To solve the problem step by step, we will follow these calculations: ### Step 1: Write the reaction The reaction between barium chloride (BaCl₂) and potassium sulfate (K₂SO₄) to form barium sulfate (BaSO₄) is as follows: \[ \text{BaCl}_2 + \text{K}_2\text{SO}_4 \rightarrow \text{BaSO}_4 \downarrow + 2\text{KCl} \] ### Step 2: Calculate the moles of BaSO₄ We need to find out how many moles of BaSO₄ correspond to 1.2 grams. The molar mass of BaSO₄ is calculated as follows: - Atomic mass of Ba = 137 g/mol - Atomic mass of S = 32 g/mol - Atomic mass of O = 16 g/mol (4 O atoms) So, the molar mass of BaSO₄ is: \[ 137 + 32 + (4 \times 16) = 137 + 32 + 64 = 233 \text{ g/mol} \] Now, we can calculate the moles of BaSO₄: \[ \text{Moles of BaSO}_4 = \frac{\text{mass}}{\text{molar mass}} = \frac{1.2 \text{ g}}{233 \text{ g/mol}} \approx 0.00515 \text{ moles} \] ### Step 3: Relate moles of K₂SO₄ to moles of BaSO₄ From the balanced chemical equation, we can see that the stoichiometry between K₂SO₄ and BaSO₄ is 1:1. Therefore, the moles of K₂SO₄ required will also be 0.00515 moles. ### Step 4: Calculate the mass of K₂SO₄ required Next, we need to calculate the mass of K₂SO₄ that corresponds to 0.00515 moles.
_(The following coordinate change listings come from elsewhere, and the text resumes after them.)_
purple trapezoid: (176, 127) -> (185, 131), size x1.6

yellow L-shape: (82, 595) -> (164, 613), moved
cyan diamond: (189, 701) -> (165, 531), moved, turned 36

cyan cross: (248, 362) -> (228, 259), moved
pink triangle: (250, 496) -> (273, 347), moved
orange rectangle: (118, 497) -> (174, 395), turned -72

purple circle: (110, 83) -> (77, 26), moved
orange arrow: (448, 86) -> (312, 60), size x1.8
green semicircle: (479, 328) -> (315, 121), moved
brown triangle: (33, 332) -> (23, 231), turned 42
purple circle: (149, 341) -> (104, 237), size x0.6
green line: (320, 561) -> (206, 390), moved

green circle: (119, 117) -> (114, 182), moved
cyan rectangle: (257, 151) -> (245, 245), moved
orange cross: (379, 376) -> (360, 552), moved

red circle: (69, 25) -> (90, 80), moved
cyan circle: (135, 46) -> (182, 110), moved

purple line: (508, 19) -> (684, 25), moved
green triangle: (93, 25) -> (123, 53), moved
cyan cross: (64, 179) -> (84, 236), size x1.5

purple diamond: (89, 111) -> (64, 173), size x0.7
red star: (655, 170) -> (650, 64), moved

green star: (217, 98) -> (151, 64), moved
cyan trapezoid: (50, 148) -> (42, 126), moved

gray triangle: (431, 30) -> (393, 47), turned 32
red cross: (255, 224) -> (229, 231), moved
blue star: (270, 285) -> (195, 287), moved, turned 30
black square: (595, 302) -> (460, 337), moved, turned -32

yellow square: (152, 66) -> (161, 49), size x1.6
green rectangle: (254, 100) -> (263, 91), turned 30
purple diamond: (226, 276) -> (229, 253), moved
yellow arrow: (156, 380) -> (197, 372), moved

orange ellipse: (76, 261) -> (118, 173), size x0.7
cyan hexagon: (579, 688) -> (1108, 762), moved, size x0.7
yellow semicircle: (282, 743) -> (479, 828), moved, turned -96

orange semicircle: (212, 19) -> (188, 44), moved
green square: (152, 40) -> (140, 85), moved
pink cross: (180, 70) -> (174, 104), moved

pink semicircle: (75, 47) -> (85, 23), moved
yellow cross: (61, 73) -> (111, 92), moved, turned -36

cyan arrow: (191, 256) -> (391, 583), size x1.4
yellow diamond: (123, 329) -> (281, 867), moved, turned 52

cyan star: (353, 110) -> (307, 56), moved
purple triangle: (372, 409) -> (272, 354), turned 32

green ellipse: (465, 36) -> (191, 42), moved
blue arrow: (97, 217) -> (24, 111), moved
The molar mass of K₂SO₄ is calculated as follows: - Atomic mass of K = 39 g/mol (2 K atoms) - Atomic mass of S = 32 g/mol - Atomic mass of O = 16 g/mol (4 O atoms) So, the molar mass of K₂SO₄ is: \[ (2 \times 39) + 32 + (4 \times 16) = 78 + 32 + 64 = 174 \text{ g/mol} \] Now, we can calculate the mass of K₂SO₄: \[ \text{Mass of K}_2\text{SO}_4 = \text{moles} \times \text{molar mass} = 0.00515 \text{ moles} \times 174 \text{ g/mol} \approx 0.8961 \text{ g} \] ### Step 5: Determine the concentration of K₂SO₄ in the solution We know that 5 grams of K₂SO₄ are dissolved in 250 mL of solution. To find the concentration: \[ \text{Concentration} = \frac{\text{mass}}{\text{volume}} = \frac{5 \text{ g}}{250 \text{ mL}} = 0.02 \text{ g/mL} \] ### Step 6: Calculate the volume of the solution needed for 0.8961 g of K₂SO₄ Now, we need to find out how much volume of this solution contains 0.8961 g of K₂SO₄: \[ \text{Volume} = \frac{\text{mass}}{\text{concentration}} = \frac{0.8961 \text{ g}}{0.02 \text{ g/mL}} = 44.805 \text{ mL} \] ### Final Answer Thus, the volume of the K₂SO₄ solution needed to precipitate out 1.2 g of BaSO₄ is approximately **44.8 mL**. ---